5. Use of short data types
I re-read the code and changed to byte many of the ints I normally use to code. I frankly do not know all the consequences of this choice, and the performance measures I was able to make using java.System.currentTimeMillis() are inconclusive one way or the other. On the one hand, I think one can be fairly sure it makes the memory footprint of the application a bit smaller. On the other hand, having to upcast to bytes to ints to pass them to various MIDP APIs might have a performance penalty.

6. Use of final modifiers
I also declared final most of the methods, as James Gosling says in the Java Programming Language this can help the JVM execute the code more efficiently.

7. Use of an obfuscator
This is perhaps the single most useful optimization I have done and I warmly recommend it. The obfuscator renames the classes and variables to one char names, and  removes various usued fields in the class encoding. I decided to use a free obfuscator developed in Java, called Jode. Before obfuscation, the MIDlet was 23K in size. After obfuscation, it shrinked to barely above 15K, a 35% improvement.

Version 1.1

For version 1.1, I had received some feedback from users and code reviewers, so I had a better idea at what to look for.

8. Reduce method calls as much as possible
I have tried to reduce method calls in the critical sections of the game, such as often called loops. I tried not to sacrifice code readability though. One of the major area of improvements is in collection traversals. I use a simple for loop instead of an iterator pattern. Wherever possible, I added methods which act on a whole collection instead of individual instances. This resulted in a roughly 30% performance gain. Further gains a certainly possible, though a good profiling tool would be necessary to achieve them.

Version 1.2

For version 1.2, I tried again to boost performance to a level adequate for actual java phones.

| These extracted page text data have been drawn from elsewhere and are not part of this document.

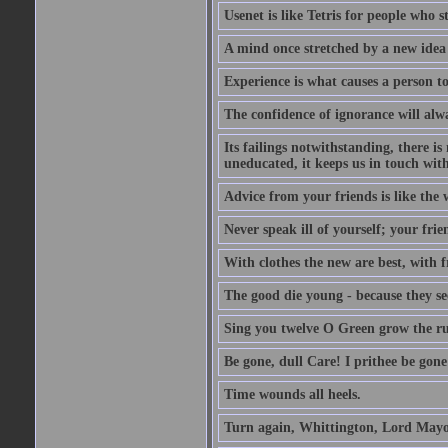
Usenet is like Tetris for people who 
A mind once stretched by a new idea 
Experience is what causes a person t
The confidence of ignorance will alw
Its failings notwithstanding, there is
uneducated, it keeps us in touch wit
Advice from your friends is like the w
Never speak ill of yourself; your fri
With clothes the new are best, with fr
The good die young - because they see 
Sing you twelve O Green grow the ru
Be gone, dull Care! I prithee be gon
Time wounds all heels.
Turn again, Whittington, Lord Mayo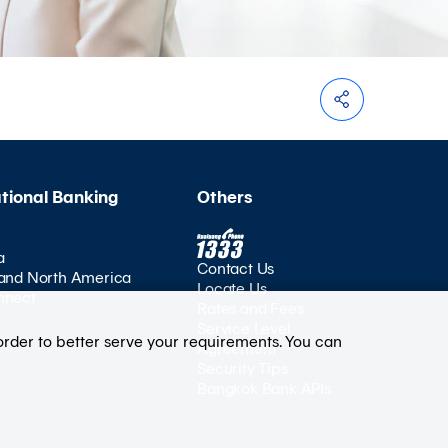
ational Banking
Others
a
Contact Us
and North America
Locate Us
nnect
Rates and Fees
Service Level
order to better serve your requirements. You can
Agreement
Security Tips
Bangkok Bank APIs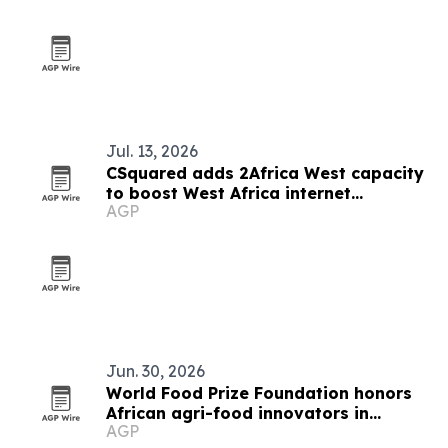
Jul. 13, 2026
CSquared adds 2Africa West capacity
to boost West Africa internet
AGP
resilience
Jun. 30, 2026
World Food Prize Foundation honors
African agri-food innovators in
AGP
Nairobi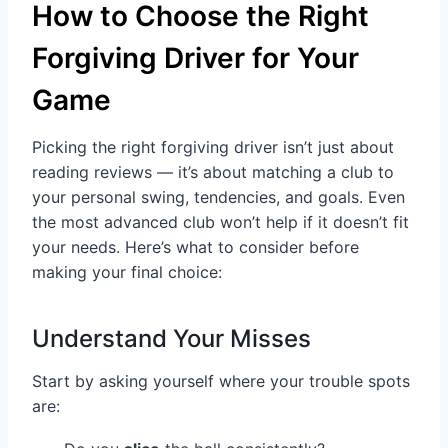
How to Choose the Right
Forgiving Driver for Your
Game
Picking the right forgiving driver isn’t just about
reading reviews — it’s about matching a club to
your personal swing, tendencies, and goals. Even
the most advanced club won’t help if it doesn’t fit
your needs. Here’s what to consider before
making your final choice:
Understand Your Misses
Start by asking yourself where your trouble spots
are: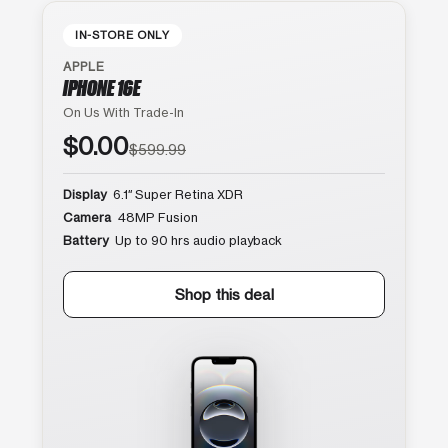
IN-STORE ONLY
APPLE
IPHONE 16E
On Us With Trade-In
$0.00
$599.99
Display
6.1″ Super Retina XDR
Camera
48MP Fusion
Battery
Up to 90 hrs audio playback
Shop this deal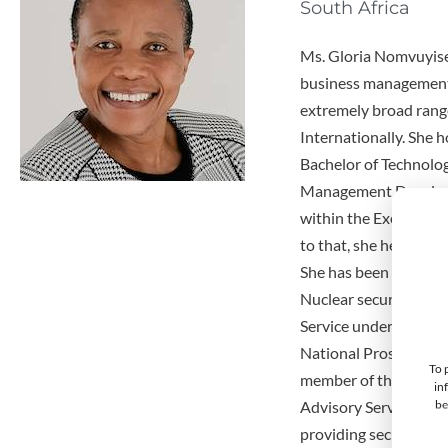
South Africa
Ms. Gloria Nomvuyise
business management 
extremely broad range
Internationally. She 
Bachelor of Technology
Management Developme
within the Executive
to that, she held the
She has been the Seni
Nuclear security inte
Service under the Int
National Prosecuting 
To 
member of the Intern
in
be
Advisory Service (IPP
providing security tr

9. Change the collision detection algorithm
In version 1.0, I had used a purely geometric approach to collision detection, using a segment intersection algorithm and bounding boxes. It gave very good precision when detecting collisions but proved too slow. In version 1.2, I decided to drop this approach and start afresh with another algorithm. I now scan convert the asteroid polygons in memory: the resulting images are useless for drawing, since they are not transparent, but they give an instantaneous point-in-polygon answer. It works well enough, though some precision is lost there, especially in the ship / asteroid collision detection. Indeed, since I do the test for just a few of the ship pixels, the ship may brush with an asteroid without actually exploding.

10. Event handling
In version 1.0, I handled the events directly in the keyPressed() methods. I have had users reporting slow event handling (a key event being processed up to 1-2 seconds after having been pressed). In an effort to improve this, I now return immediately from keyPressed(), where I just store the key code. The actual event processing is done in the game main loop. This is closer to the MIDP specification, which advises to spend as little time as possible in keyPressed(), and it enables a kind of "event compacting", since repeated calls to keyPressed() do not generate several events.